◆ **ABOUT THIS TASK**:
For the data below, give again exactly the lines from the one containing "tengo que registrar?" through the one containing "Cambié la zona", both ends included, and no others.

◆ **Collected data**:
===============

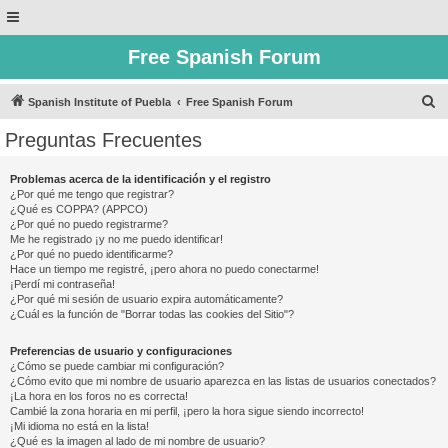
Free Spanish Forum
B
Spanish Institute of Puebla
Free Spanish Forum
u
Preguntas Frecuentes
s
c
Problemas acerca de la identificación y el registro
¿Por qué me tengo que registrar?
a
¿Qué es COPPA? (APPCO)
r
¿Por qué no puedo registrarme?
Me he registrado ¡y no me puedo identificar!
¿Por qué no puedo identificarme?
Hace un tiempo me registré, ¡pero ahora no puedo conectarme!
¡Perdí mi contraseña!
¿Por qué mi sesión de usuario expira automáticamente?
¿Cuál es la función de "Borrar todas las cookies del Sitio"?
Preferencias de usuario y configuraciones
¿Cómo se puede cambiar mi configuración?
¿Cómo evito que mi nombre de usuario aparezca en las listas de usuarios conectados?
¡La hora en los foros no es correcta!
Cambié la zona horaria en mi perfil, ¡pero la hora sigue siendo incorrecto!
¡Mi idioma no está en la lista!
¿Qué es la imagen al lado de mi nombre de usuario?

===============

◆ **RESPONSE AREA**:
¿Por qué me tengo que registrar?
a
¿Qué es COPPA? (APPCO)
r
¿Por qué no puedo registrarme?
Me he registrado ¡y no me puedo identificar!
¿Por qué no puedo identificarme?
Hace un tiempo me registré, ¡pero ahora no puedo conectarme!
¡Perdí mi contraseña!
¿Por qué mi sesión de usuario expira automáticamente?
¿Cuál es la función de "Borrar todas las cookies del Sitio"?
Preferencias de usuario y configuraciones
¿Cómo se puede cambiar mi configuración?
¿Cómo evito que mi nombre de usuario aparezca en las listas de usuarios conectados?
¡La hora en los foros no es correcta!
Cambié la zona horaria en mi perfil, ¡pero la hora sigue siendo incorrecto!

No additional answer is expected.